Hari ini, Ivanti mendesak pelanggan untuk menambal kerentanan bypass autentikasi kritis yang memengaruhi peralatan Virtual Traffic Manager (vTM) yang dapat memungkinkan penyerang membuat akun administrator jahat.
Ivanti vTM adalah pengontrol pengiriman aplikasi (ADC) berbasis perangkat lunak yang menyediakan manajemen lalu lintas dan penyeimbangan beban yang berpusat pada aplikasi untuk menghosting layanan penting bisnis.
Dilacak sebagai CVE-2024-7593, kerentanan bypass autentikasi ini disebabkan oleh implementasi algoritma autentikasi yang tidak tepat yang memungkinkan penyerang jarak jauh yang tidak diautentikasi untuk melewati autentikasi pada panel admin vTM yang terekspos Internet.

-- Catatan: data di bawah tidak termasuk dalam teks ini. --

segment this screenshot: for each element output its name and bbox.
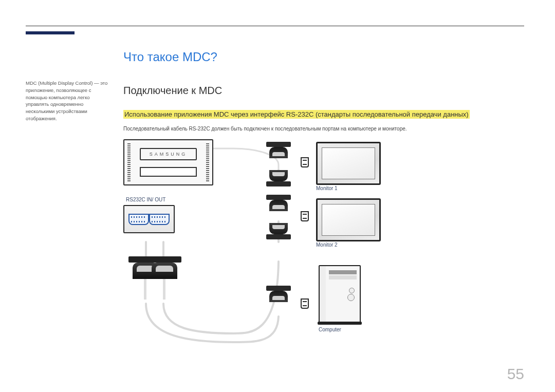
section-title: Подключение к MDC (123, 85, 524, 97)
sidebar-note: MDC (Multiple Display Control) — это при… (26, 50, 108, 360)
device-slot (140, 167, 197, 177)
page-number: 55 (507, 365, 524, 383)
cable-connector-2b (269, 223, 288, 244)
body-text: Последовательный кабель RS-232C должен б… (123, 126, 524, 132)
monitor1-port-icon (301, 157, 309, 167)
computer-tower (319, 265, 361, 323)
monitor-2 (316, 198, 381, 241)
device-logo: SAMSUNG (140, 148, 197, 160)
rs232c-in-port-icon (128, 214, 149, 225)
rs232c-out-port-icon (149, 214, 170, 225)
page-title: Что такое MDC? (123, 50, 524, 64)
device-back-panel: SAMSUNG (123, 139, 213, 185)
top-accent-bar (26, 31, 75, 34)
top-rule (26, 26, 524, 26)
cable-connector-2a (269, 200, 288, 220)
cable-connector-3 (269, 291, 288, 311)
cable-connector-1a (269, 147, 288, 167)
monitor-1-label: Monitor 1 (316, 185, 338, 191)
rs232-plug-right (152, 263, 177, 293)
port-label: RS232C IN/ OUT (126, 197, 165, 202)
computer-label: Computer (319, 327, 341, 332)
monitor-1 (316, 142, 381, 185)
page: MDC (Multiple Display Control) — это при… (0, 0, 555, 392)
main-content: Что такое MDC? Подключение к MDC Использ… (123, 50, 524, 360)
monitor-2-label: Monitor 2 (316, 242, 338, 248)
content-wrap: MDC (Multiple Display Control) — это при… (26, 50, 524, 360)
rs232c-port-block (123, 205, 175, 233)
computer-port-icon (301, 298, 309, 309)
highlight-span: Использование приложения MDC через интер… (123, 110, 470, 119)
highlighted-text: Использование приложения MDC через интер… (123, 109, 524, 120)
connection-diagram: SAMSUNG RS232C IN/ OUT (123, 139, 411, 360)
cable-connector-1b (269, 170, 288, 191)
monitor2-port-icon (301, 211, 309, 221)
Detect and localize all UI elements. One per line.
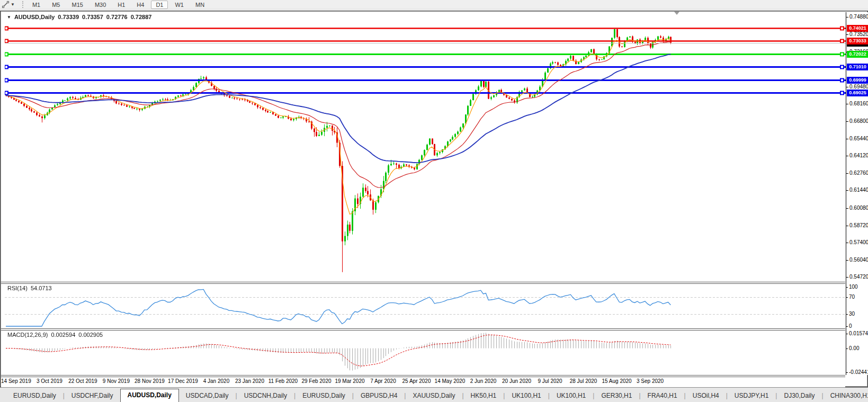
date-axis-label: 3 Oct 2019 bbox=[37, 378, 62, 384]
macd-indicator-label: MACD(12,26,9) 0.002594 0.002905 bbox=[7, 332, 103, 338]
date-axis-label: 17 Dec 2019 bbox=[168, 378, 198, 384]
price-axis-tick: 0.74880 bbox=[849, 14, 868, 20]
date-axis-label: 19 Mar 2020 bbox=[335, 378, 364, 384]
chart-tab-bar: EURUSD,Daily|USDCHF,DailyAUDUSD,DailyUSD… bbox=[0, 387, 868, 402]
macd-axis-label: -0.024412 bbox=[849, 369, 868, 375]
date-axis-label: 22 Oct 2019 bbox=[68, 378, 97, 384]
rsi-axis-label: 70 bbox=[849, 294, 855, 300]
rsi-axis-label: 100 bbox=[849, 284, 858, 290]
macd-chart-canvas[interactable] bbox=[5, 330, 846, 375]
date-axis-label: 25 Apr 2020 bbox=[402, 378, 431, 384]
date-axis-label: 14 May 2020 bbox=[435, 378, 466, 384]
price-axis-tick: 0.58720 bbox=[849, 222, 868, 228]
pane-splitter-macd[interactable] bbox=[1, 328, 845, 330]
hline-price-tag: 0.73033 bbox=[847, 38, 868, 44]
chart-symbol-period: AUDUSD,Daily bbox=[14, 14, 55, 20]
timeframe-button-M15[interactable]: M15 bbox=[67, 1, 87, 9]
chart-tab-fra40-h1[interactable]: FRA40,H1 bbox=[641, 390, 684, 402]
price-axis-tick: 0.66800 bbox=[849, 118, 868, 124]
ohlc-low: 0.72776 bbox=[106, 14, 128, 20]
pane-splitter-rsi[interactable] bbox=[1, 282, 845, 284]
chart-tab-uk100-h1[interactable]: UK100,H1 bbox=[505, 390, 548, 402]
date-axis-label: 3 Sep 2020 bbox=[637, 378, 664, 384]
date-axis-label: 15 Aug 2020 bbox=[602, 378, 631, 384]
chart-tab-china300-h1[interactable]: CHINA300,H1 bbox=[824, 390, 868, 402]
chart-tab-usdchf-daily[interactable]: USDCHF,Daily bbox=[65, 390, 120, 402]
price-axis-tick: 0.57400 bbox=[849, 239, 868, 245]
chart-tab-audusd-daily[interactable]: AUDUSD,Daily bbox=[120, 389, 179, 402]
date-axis-label: 23 Jan 2020 bbox=[235, 378, 264, 384]
timeframe-button-M5[interactable]: M5 bbox=[47, 1, 65, 9]
date-axis-label: 9 Nov 2019 bbox=[103, 378, 130, 384]
chart-window: ▼ AUDUSD,Daily 0.73339 0.73357 0.72776 0… bbox=[0, 11, 868, 387]
ohlc-high: 0.73357 bbox=[82, 14, 103, 20]
macd-value-signal: 0.002905 bbox=[78, 332, 103, 338]
date-axis-label: 2 Jun 2020 bbox=[470, 378, 497, 384]
macd-value-main: 0.002594 bbox=[51, 332, 75, 338]
chart-tab-usdjpy-h1[interactable]: USDJPY,H1 bbox=[728, 390, 775, 402]
timeframe-button-MN[interactable]: MN bbox=[191, 1, 209, 9]
chart-tab-usoil-h4[interactable]: USOil,H4 bbox=[686, 390, 726, 402]
pane-splitter-bottom bbox=[1, 375, 845, 377]
price-axis-tick: 0.65440 bbox=[849, 136, 868, 141]
rsi-name: RSI(14) bbox=[7, 285, 28, 291]
chart-tab-eurusd-daily[interactable]: EURUSD,Daily bbox=[6, 390, 63, 402]
price-axis-tick: 0.61440 bbox=[849, 187, 868, 193]
line-studies-button[interactable]: ▼ bbox=[0, 1, 17, 9]
date-axis-label: 4 Jan 2020 bbox=[203, 378, 230, 384]
date-axis-label: 29 Feb 2020 bbox=[301, 378, 331, 384]
chart-tab-uk100-h1[interactable]: UK100,H1 bbox=[550, 390, 593, 402]
timeframe-button-H4[interactable]: H4 bbox=[132, 1, 149, 9]
chart-tab-xauusd-daily[interactable]: XAUUSD,Daily bbox=[406, 390, 462, 402]
date-axis-label: 20 Jun 2020 bbox=[502, 378, 531, 384]
price-axis-tick: 0.56040 bbox=[849, 257, 868, 263]
rsi-chart-canvas[interactable] bbox=[5, 284, 846, 328]
chart-tab-ger30-h1[interactable]: GER30,H1 bbox=[594, 390, 639, 402]
price-axis-tick: 0.64120 bbox=[849, 153, 868, 158]
price-axis[interactable]: 0.748800.735200.721600.708400.694800.681… bbox=[846, 12, 868, 375]
hline-price-tag: 0.71010 bbox=[847, 64, 868, 70]
timeframe-button-H1[interactable]: H1 bbox=[113, 1, 130, 9]
chart-tab-usdcnh-daily[interactable]: USDCNH,Daily bbox=[237, 390, 294, 402]
price-axis-tick: 0.73520 bbox=[849, 31, 868, 37]
chart-tab-eurusd-daily[interactable]: EURUSD,Daily bbox=[296, 390, 352, 402]
hline-price-tag: 0.74021 bbox=[847, 25, 868, 32]
chart-tab-usdcad-daily[interactable]: USDCAD,Daily bbox=[179, 390, 236, 402]
top-toolbar: ▼ M1M5M15M30H1H4D1W1MN bbox=[0, 0, 868, 10]
chart-tab-gbpusd-h4[interactable]: GBPUSD,H4 bbox=[354, 390, 404, 402]
ohlc-close: 0.72887 bbox=[131, 14, 152, 20]
date-axis-label: 28 Nov 2019 bbox=[135, 378, 165, 384]
date-axis-label: 28 Jul 2020 bbox=[570, 378, 597, 384]
toolbar-grip bbox=[22, 1, 23, 8]
hline-price-tag: 0.69025 bbox=[847, 90, 868, 96]
timeframe-button-M30[interactable]: M30 bbox=[90, 1, 111, 9]
chart-shift-marker[interactable] bbox=[674, 12, 679, 15]
date-axis-label: 7 Apr 2020 bbox=[370, 378, 396, 384]
rsi-axis-label: 30 bbox=[849, 311, 855, 317]
hline-price-tag: 0.72022 bbox=[847, 51, 868, 58]
date-axis-label: 11 Feb 2020 bbox=[269, 378, 298, 384]
timeframe-button-W1[interactable]: W1 bbox=[170, 1, 189, 9]
macd-axis-label: 0.00 bbox=[849, 345, 859, 351]
chart-tab-dj30-daily[interactable]: DJ30,Daily bbox=[777, 390, 821, 402]
price-axis-tick: 0.69480 bbox=[849, 84, 868, 90]
chart-tab-hk50-h1[interactable]: HK50,H1 bbox=[464, 390, 504, 402]
price-axis-tick: 0.54720 bbox=[849, 274, 868, 280]
price-axis-tick: 0.60080 bbox=[849, 205, 868, 211]
ohlc-open: 0.73339 bbox=[58, 14, 79, 20]
macd-name: MACD(12,26,9) bbox=[7, 332, 48, 338]
price-chart-canvas[interactable] bbox=[5, 12, 846, 282]
price-axis-tick: 0.62760 bbox=[849, 170, 868, 176]
rsi-axis-label: 0 bbox=[849, 323, 852, 329]
timeframe-button-D1[interactable]: D1 bbox=[151, 1, 168, 9]
macd-axis-label: 0.015741 bbox=[849, 330, 868, 336]
time-axis[interactable]: 14 Sep 20193 Oct 201922 Oct 20199 Nov 20… bbox=[1, 376, 845, 387]
rsi-value: 54.0713 bbox=[31, 285, 52, 291]
timeframe-button-M1[interactable]: M1 bbox=[28, 1, 45, 9]
date-axis-label: 14 Sep 2019 bbox=[1, 378, 31, 384]
price-axis-tick: 0.68160 bbox=[849, 101, 868, 106]
line-studies-icon bbox=[2, 1, 9, 8]
rsi-indicator-label: RSI(14) 54.0713 bbox=[7, 285, 52, 291]
chart-menu-icon[interactable]: ▼ bbox=[7, 15, 11, 20]
hline-price-tag: 0.69999 bbox=[847, 77, 868, 84]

“Ivanti merilis pembaruan untuk Ivanti Virtual Traffic Manager (vTM) yang mengatasi kerentanan kritis. Eksploitasi yang berhasil dapat menyebabkan bypass otentikasi dan pembuatan pengguna administrator,” perusahaan tersebut diperingatkan pada hari Selasa.
“Kami tidak mengetahui adanya pelanggan yang dieksploitasi oleh kerentanan ini pada saat pengungkapan. Namun, Bukti Konsep tersedia untuk umum, dan kami mendesak pelanggan untuk memperbarui ke versi terbaru yang telah ditambal.”
Ivanti menyarankan admin untuk membatasi akses ke antarmuka manajemen vTM dengan mengikatnya ke jaringan internal atau alamat IP pribadi untuk mengurangi permukaan serangan dan memblokir potensi upaya eksploitasi.
Untuk membatasi akses admin ke antarmuka manajemen melalui jaringan pribadi/perusahaan, admin harus:
- Navigasi ke Sistem > Keamanan, lalu klik menu tarik-turun untuk bagian Alamat IP Manajemen dan Port Server Admin pada halaman tersebut.
- Pada menu drop-down ‘bindip’, pilih Alamat IP Antarmuka Manajemen atau gunakan pengaturan tepat di atas pengaturan “bindip” untuk membatasi akses ke alamat IP tepercaya, yang selanjutnya membatasi siapa saja yang dapat mengakses antarmuka tersebut.
Kelemahan keamanan telah diperbaiki di Ivanti vTM 22.2R1 dan 22.7R2, dan patch akan dirilis untuk versi yang didukung lainnya dalam beberapa minggu mendatang.
Ivanti mengatakan tidak mempunyai bukti bahwa bypass autentikasi CVE-2024-7593 telah dieksploitasi dalam serangan, namun menyarankan admin untuk memeriksa Keluaran Log Audit untuk pengguna admin ‘user1’ atau ‘user2’ baru yang ditambahkan melalui GUI atau menggunakan kode eksploitasi yang tersedia untuk umum.
Saat ini, Ivanti juga memperingatkan admin untuk segera menambal kerentanan pengungkapan informasi (CVE-2024-7569) di Ivanti ITSM on-prem dan Neurons for ITSM versi 2023.4 dan versi sebelumnya. Kerentanan ini dapat memungkinkan penyerang yang tidak diautentikasi memperoleh rahasia klien OIDC melalui informasi debug.
Perusahaan menambal kelemahan bypass otentikasi lainnya (CVE-2024-22024) yang memengaruhi gateway Ivanti Connect Secure, Policy Secure, dan ZTA pada bulan Februari saat mendesak admin untuk segera mengamankan peralatan yang rentan.
Peralatan VPN Ivanti telah diserang sejak Desember 2023 menggunakan eksploitasi yang menggabungkan celah otentikasi CVE-2023-46805 dan kelemahan injeksi perintah CVE-2024-21887 sebagai hari nol.
Perusahaan juga memperingatkan adanya zero-day ketiga (bug pemalsuan permintaan sisi server dilacak sebagai CVE-2024-21893) di bawah eksploitasi massal pada bulan Februari, yang memungkinkan pelaku ancaman melewati autentikasi pada gateway ICS, IPS, dan ZTA yang belum ditambal.